QUANDO IL WEB INTRAPPOLA I GIOVANI

21/09/2018

Siamo sempre troppo attenti al macabro, talvolta portando tutto fino alla nausea, pur di trovare qualche spiegazione. E anche questa volta stiamo tutti male pensando ai misteriosi perché che hanno portato Igor Maj di quattordici anni – già promessa nelle arrampicate – ad impiccarsi nella sua cameretta.
Dopo svariate indagini, secondo gli inquirenti, Igor, guardando un video sul "Blackout game", avrebbe visto una sfida che prevedeva un auto soffocamento.

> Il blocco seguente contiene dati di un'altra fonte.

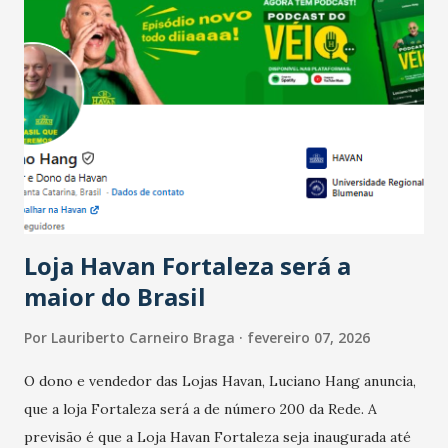
Salário para um número maior de trabalhadores, já que o
país tem a menor taxa de desemprego dos anos recentes.
Ainda segundo a Pesquisa, em novembro de 2025, 40% dos
bares e restaurantes operaram com lucro e outros 40%
registraram equilíbrio financeiro. Já o percentual de
estabelecimentos no prejuízo ficou em 19%, pouco abaixo
do observado no mês anterior. Outros 1% não existiam em
novembro. Em relação a outubro, o faturamento também
cresceu. De acordo com a pesquisa, 44% dos n...
Loja Havan Fortaleza será a
maior do Brasil
Por
Lauriberto Carneiro Braga
fevereiro 07, 2026
O dono e vendedor das Lojas Havan, Luciano Hang anuncia,
que a loja Fortaleza será a de número 200 da Rede. A
previsão é que a Loja Havan Fortaleza seja inaugurada até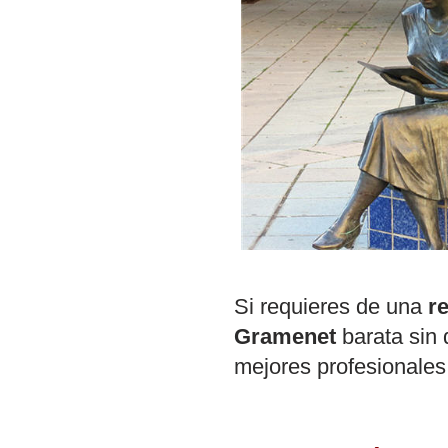
Si requieres de una
r
Gramenet
barata sin
mejores profesionales 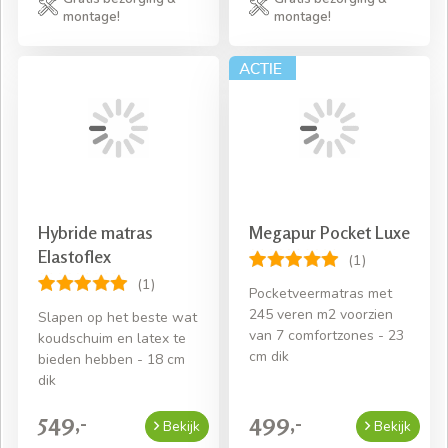
montage!
montage!
Hybride matras
Megapur Pocket Luxe
Elastoflex
(1)
(1)
Pocketveermatras met
245 veren m2 voorzien
Slapen op het beste wat
van 7 comfortzones - 23
koudschuim en latex te
cm dik
bieden hebben - 18 cm
dik
549,-
499,-
Bekijk
Bekijk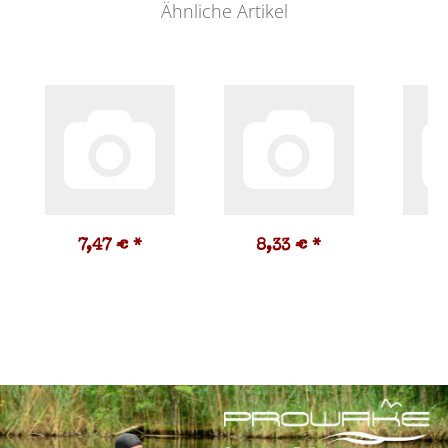
Ähnliche Artikel
7,47 €
*
8,33 €
*
1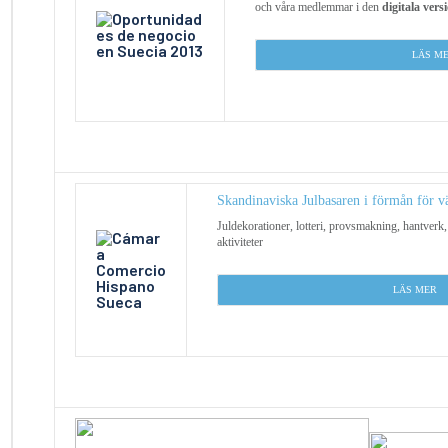
och våra medlemmar i den
digitala vers
LÄS M
Skandinaviska Julbasaren i förmån för v
Juldekorationer, lotteri, provsmakning, hantverk
aktiviteter
L
ÄS MER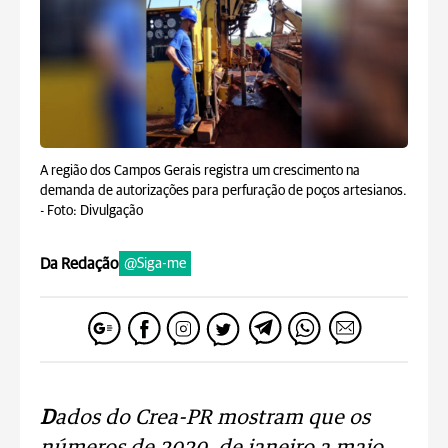
A região dos Campos Gerais registra um crescimento na
demanda de autorizações para perfuração de poços artesianos.
-
Foto: Divulgação
Da Redação
@Siga-me
D
ados do Crea-PR mostram que os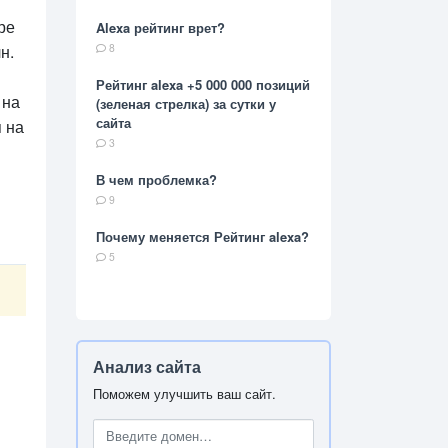
ре
Alexa рейтинг врет?
н.
8
Рейтинг alexa +5 000 000 позиций
 на
(зеленая стрелка) за сутки у
сайта
я на
3
В чем проблемка?
9
Почему меняется Рейтинг alexa?
5
Анализ сайта
Поможем улучшить ваш сайт.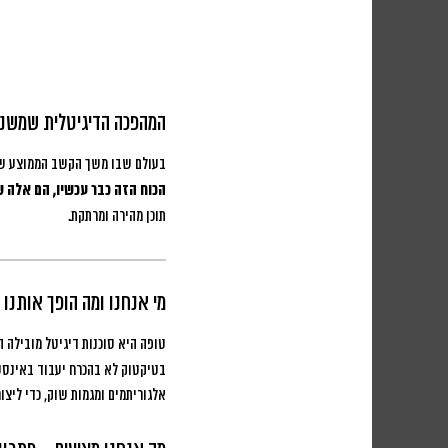
המהפכה הדיגיטלית שמשנ
בעולם שבו משך הקשב הממוצע של הצרכן הצטמצם ל-8 שניות בלבד, תוכן הווידא
הכוח הזה כבר עכשיו, הם אלה ש
תוכן מהירה ומרתקת.
מי אנחנו ומה הופך אותנו
טופה היא סוכנות דיגיטל מובילה 
בטיקטוק לא בהכרח יעבוד באינסט
אלגוריתמים ומגמות שוק, כדי ליצו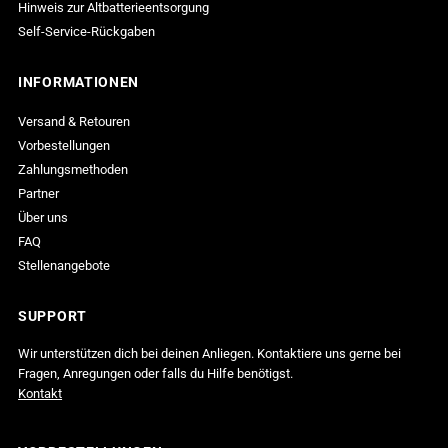
Hinweis zur Altbatterieentsorgung
Self-Service-Rückgaben
INFORMATIONEN
Versand & Retouren
Vorbestellungen
Zahlungsmethoden
Partner
Über uns
FAQ
Stellenangebote
SUPPORT
Wir unterstützen dich bei deinen Anliegen. Kontaktiere uns gerne bei
Fragen, Anregungen oder falls du Hilfe benötigst.
Kontakt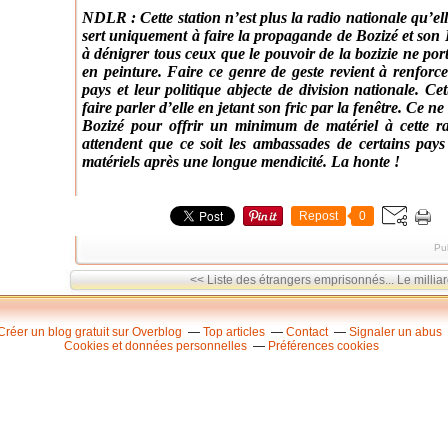
NDLR : Cette station n’est plus la radio nationale qu’el
sert uniquement à faire la propagande de Bozizé et son 
à dénigrer tous ceux que le pouvoir de la bozizie ne por
en peinture. Faire ce genre de geste revient à renforce
pays et leur politique abjecte de division nationale. C
faire parler d’elle en jetant son fric par la fenêtre. Ce
Bozizé pour offrir un minimum de matériel à cette r
attendent que ce soit les ambassades de certains pays
matériels après une longue mendicité. La honte !
Repost
0
Pu
<< Liste des étrangers emprisonnés...
Le millia
Créer un blog gratuit sur Overblog
Top articles
Contact
Signaler un abus
Cookies et données personnelles
Préférences cookies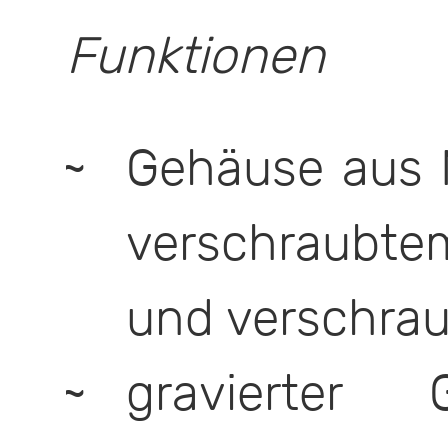
Funktionen
Gehäuse aus M
verschraub
und verschrau
gravierter 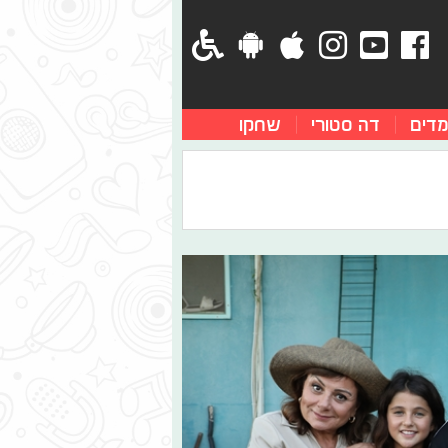
מדים
דה סטורי
שחקו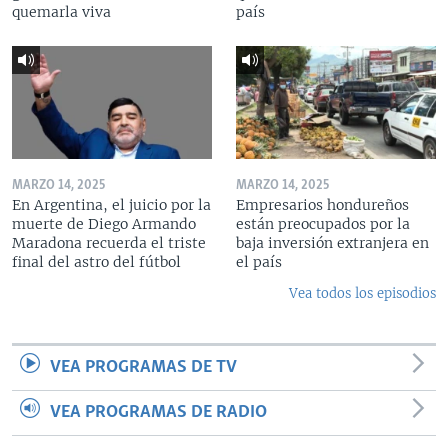
quemarla viva
país
MARZO 14, 2025
MARZO 14, 2025
En Argentina, el juicio por la
Empresarios hondureños
muerte de Diego Armando
están preocupados por la
Maradona recuerda el triste
baja inversión extranjera en
final del astro del fútbol
el país
Vea todos los episodios
VEA PROGRAMAS DE TV
VEA PROGRAMAS DE RADIO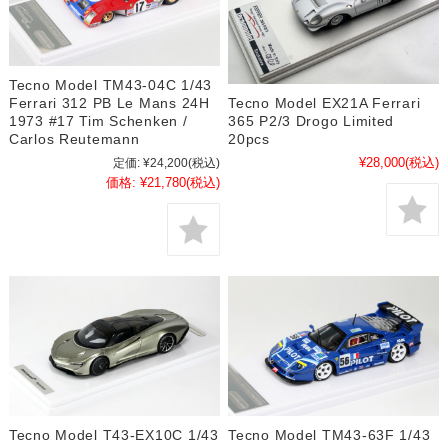
Tecno Model TM43-04C 1/43
Tecno Model EX21A Ferrari
Ferrari 312 PB Le Mans 24H
365 P2/3 Drogo Limited
1973 #17 Tim Schenken /
20pcs
Carlos Reutemann
¥28,000
(税込)
定価:
¥24,200
(税込)
価格:
¥21,780
(税込)
Tecno Model T43-EX10C 1/43
Tecno Model TM43-63F 1/43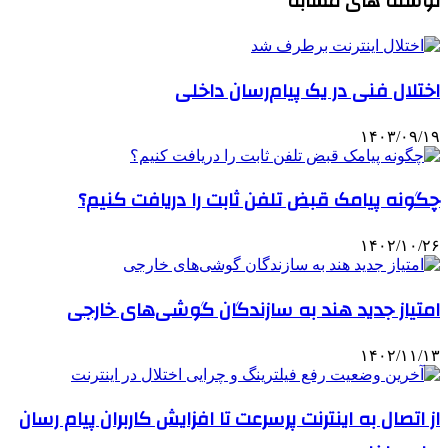
نوشته های مشابه
اختلال فنی در یک پیام‌رسان داخلی
۱۴۰۳/۰۹/۱۹
چگونه پیامک قبض تلفن ثابت را دریافت کنیم؟
۱۴۰۲/۱۰/۲۶
امتیاز جدید هند به سازندگان گوشی‌های خارجی
۱۴۰۲/۱۱/۱۳
از اتصال به اینترنت پرسرعت تا افزایش کاربران پیام رسان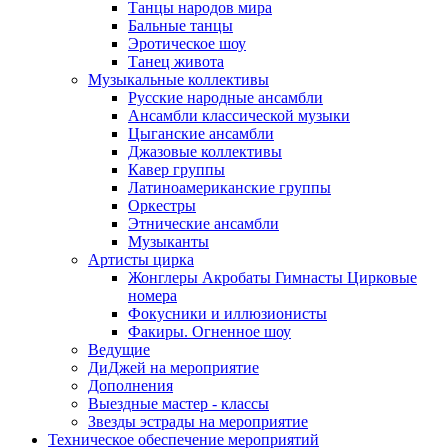
Танцы народов мира
Бальные танцы
Эротическое шоу
Танец живота
Музыкальные коллективы
Русские народные ансамбли
Ансамбли классической музыки
Цыганские ансамбли
Джазовые коллективы
Кавер группы
Латиноамериканские группы
Оркестры
Этнические ансамбли
Музыканты
Артисты цирка
Жонглеры Акробаты Гимнасты Цирковые
номера
Фокусники и иллюзионисты
Факиры. Огненное шоу
Ведущие
ДиДжей на мероприятие
Дополнения
Выездные мастер - классы
Звезды эстрады на мероприятие
Техническое обеспечение мероприятий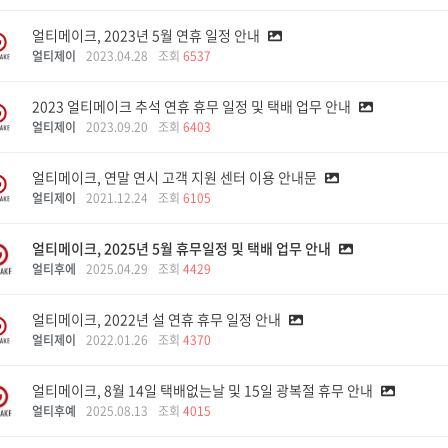
얼티메이크, 2023년 5월 연휴 일정 안내
얼티제이
2023.04.28
조회
6537
2023 얼티메이크 추석 연휴 휴무 일정 및 택배 업무 안내
얼티제이
2023.09.20
조회
6403
얼티메이크, 연말 연시 고객 지원 센터 이용 안내문
얼티제이
2021.12.24
조회
6105
얼티메이크, 2025년 5월 휴무일정 및 택배 업무 안내
얼티후에
2025.04.29
조회
4429
얼티메이크, 2022년 설 연휴 휴무 일정 안내
얼티제이
2022.01.26
조회
4370
얼티메이크, 8월 14일 택배없는날 및 15일 광복절 휴무 안내
얼티후예
2025.08.13
조회
4015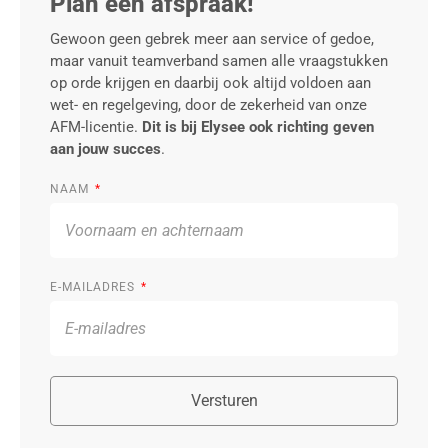
Plan een afspraak!
Gewoon geen gebrek meer aan service of gedoe,
maar vanuit teamverband samen alle vraagstukken
op orde krijgen en daarbij ook altijd voldoen aan
wet- en regelgeving, door de zekerheid van onze
AFM-licentie.
Dit is bij Elysee ook richting geven
aan jouw succes
.
NAAM
E-MAILADRES
Versturen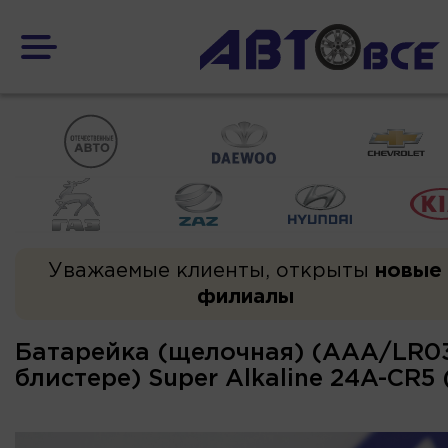
Уважаемые клиенты, открыты
новые
филиалы
Батарейка (щелочная) (AAA/LR03
блистере) Super Alkaline 24A-CR5 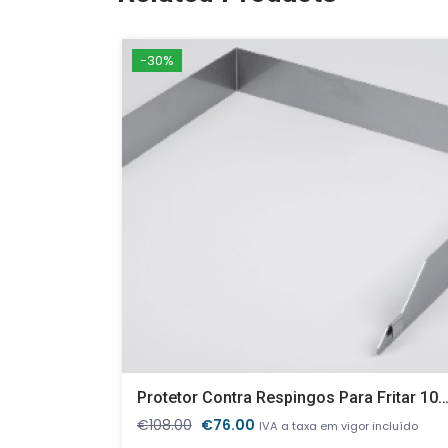
-30%
Protetor Contra Respingos Para Fritar 10
O
O
€
108.00
€
76.00
IVA a taxa em vigor incluído
preço
preço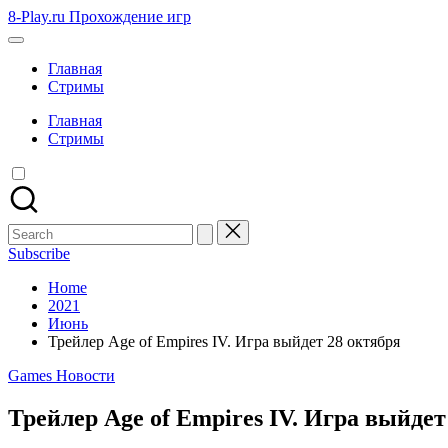
Skip
8-Play.ru Прохождение игр
to
content
Главная
Стримы
Главная
Стримы
Search
for:
Subscribe
Home
2021
Июнь
Трейлер Age of Empires IV. Игра выйдет 28 октября
Posted
Games Новости
in
Трейлер Age of Empires IV. Игра выйдет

Pare che, da qualche tempo, alcuni giovani siano affascinati da questi giochi macabri e, sempre secondo gli inquirenti, anche Igor si sarebbe lasciato indurre da qualche amico a rischiare gesti estremi.
Tra i minorenni, secondo la Procura di Milano, girano video che diffondono la pratica del "Blackout", che consiste nell'autosoffocamento per sperimentare le stesse sensazioni di quando si sta morendo o l'euforia di quando a sette mila metri di quota ci si sente privi di ossigeno.
Io sto molto male per tre cose: per la morte così tragica, insensata e spaventosa del quattordicenne; per la diffusione di video sul web che propongono sfide così assurde; terzo perché ai giovanissimi si permettono attività che collimano e quasi istigano al suicidio.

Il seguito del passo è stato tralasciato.